An interactive TikTok Live robot that engages with the audience in real time, replying to comments using custom TTS voices and augmenting its responses with long term memory stored in a vector database powered by Zep, making interactions feel personal and human like.
Background Project|TikTok was blowing up with this trend called "checking spiritual guides" (khodam). People would drop their names in a host’s livestream, and the host acting like a shaman would “reveal” their spiritual guide just from the name. Honestly, I thought it was ridiculous… yet somehow the host kept getting loads of gifts. Social media never fails to surprise me. So, out of curiosity, I made a bot that does the exact same thing just to see if it could grab viewers’ attention too.
Kino AI Version 1|This is the exploration version, where I was simply figuring out what’s actually needed to build a livestream bot from scratch.
Tech Stack V1 – Next.js detail|Build the bot public facing page.
Tech Stack V1 – Tikfinity detail|WebSocket tool for capturing TikTok livestream comments in real time.
Tech Stack V1 – OpenAI detail|Handles the AI logic to answer questions or generate responses.
Result V1|Boooooring, bounce rate is high because the bot wasn’t giving anything exciting. Without interesting or surprising responses, viewers quickly lost interest and scrolled away. On top of that, the async process could only handle one question at a time, and the OpenAI request often took 1–5 seconds, forcing viewers to stare at a loading screen, which only made them more impatient and complain like “why my comment isn’t being read!. I got only 1–5 viewers lol.

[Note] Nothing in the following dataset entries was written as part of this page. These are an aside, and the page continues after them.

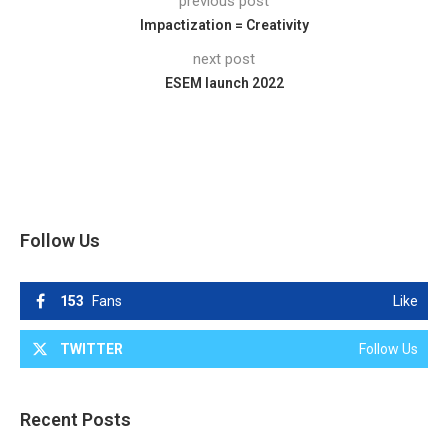
previous post
Impactization = Creativity
next post
ESEM launch 2022
Follow Us
153
Fans
Like
TWITTER
Follow Us
Recent Posts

Kino AI Version 2|Learned from V1, I added queue system so the bot can process multiple comments in parallel no more blank screens. I also remove the “name only” rule so viewers can ask anything, introduced an anime style character for personality, and added TTS to make the stream feel alive.
Tech Stack V2 – Next.js detail|Build the bot dashboard and public facing page.

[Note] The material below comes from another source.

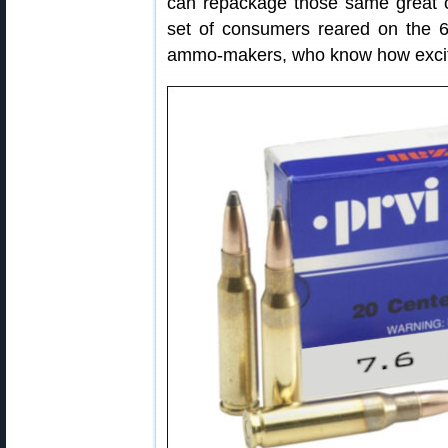
can repackage those same great
set of consumers reared on the 6
ammo-makers, who know how excit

Tech Stack V2 – Tikfinity detail|WebSocket tool for capturing TikTok livestream comments in real time.
Tech Stack V2 – OpenAI detail|Answering question
Tech Stack V2 – Applio detail|A simple, high quality voice conversion tool focused on ease of use and performance.
TTS Exploration|Applio needs a clean voice dataset to train its custom TTS, so I used TopMediai to generate some sample paragraphs. However, the result wasn’t what I wanted, the silence between commas and periods was too long, which made the speech sound unnatural. To fix this, I used FFmpeg to automatically trim out the excessive silence and produce smoother audio.

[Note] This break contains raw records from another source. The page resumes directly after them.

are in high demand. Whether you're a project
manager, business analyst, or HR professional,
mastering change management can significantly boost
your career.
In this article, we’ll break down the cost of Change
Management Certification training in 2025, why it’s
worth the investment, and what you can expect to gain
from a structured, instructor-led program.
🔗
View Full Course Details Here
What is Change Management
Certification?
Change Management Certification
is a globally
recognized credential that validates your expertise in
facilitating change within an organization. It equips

Result V2 – Pros text|It caught a lot of attention my live viewers jumped to 50–100 per stream. I barely received any gifts or diamonds, but going from just 1–5 viewers is still solid progress. I also often gained over 100 new followers by the end of each stream.
Result V2 – Cons text|I had no idea how unpredictable and sometimes toxic anonymous viewer questions could be. I initially thought the questions would stay lighthearted and fun, but quickly realized that with anonymity comes a lot of unexpected or inappropriate prompts. I tried blocking certain keywords and even banning some viewers, but it didn’t work effectively. Inappropriate and sexual questions still slipped through. It became clear that simple filtering wasn’t enough to maintain the positive vibe I wanted, so I decided to change the bot’s character from a human figure to a robot figure instead.
Kino AI Version 3 – Intro|In this version I focused to create features to gather some diamonds
Tech Stack V3 – Next.js detail|Builds the bot dashboard and public facing page.
Tech Stack V3 – Tikfinity detail|WebSocket tool for capturing TikTok livestream comments in real time.
Tech Stack V3 – Applio detail|A simple, high quality voice conversion tool focused on ease of use and performance.
Tech Stack V3 – Flowise detail|A low-code visual tool for building and managing AI workflows, making it easier to connect APIs, models, and processing steps without complex coding.
Tech Stack V3 – Zep Memory detail|A long-term conversational memory service that stores and retrieves interactions, enabling the bot to remember context across sessions.
Tech Stack V3 – OpenAI detail|Provides embeddings for memory storage and retrieval (via Zep) to generate responses to user.
Tech Stack V3 – Three.js detail|A JavaScript 3D library used to create and render interactive 3D visuals in the livestream overlay.
Tech Stack V3 – Socket.IO detail|Enables real time communication between my PC and external device, allowing me to manage and control the livestream remotely.
Result V3|Although the viewer count doesn’t change much (around 50–100 viewers), I received a good number of gifts, most of them coming from the polling feature. On average, I earned between 50–900 diamonds per livestream, with each session lasting at least 3 hours. I still can’t compete with the “Shaman” I mentioned earlier, but I think this is good progress.
Blocker paragraph|TikTok has been stricter lately. I used to leave Kino AI running while I did other things even while sleeping but now they have a captcha challenge that appears at random times, which I can’t always complete. This first led to a 1 day ban, then a 1 week ban, and finally a 1 month ban. I think because of these frequent bans, my viewer count has dropped.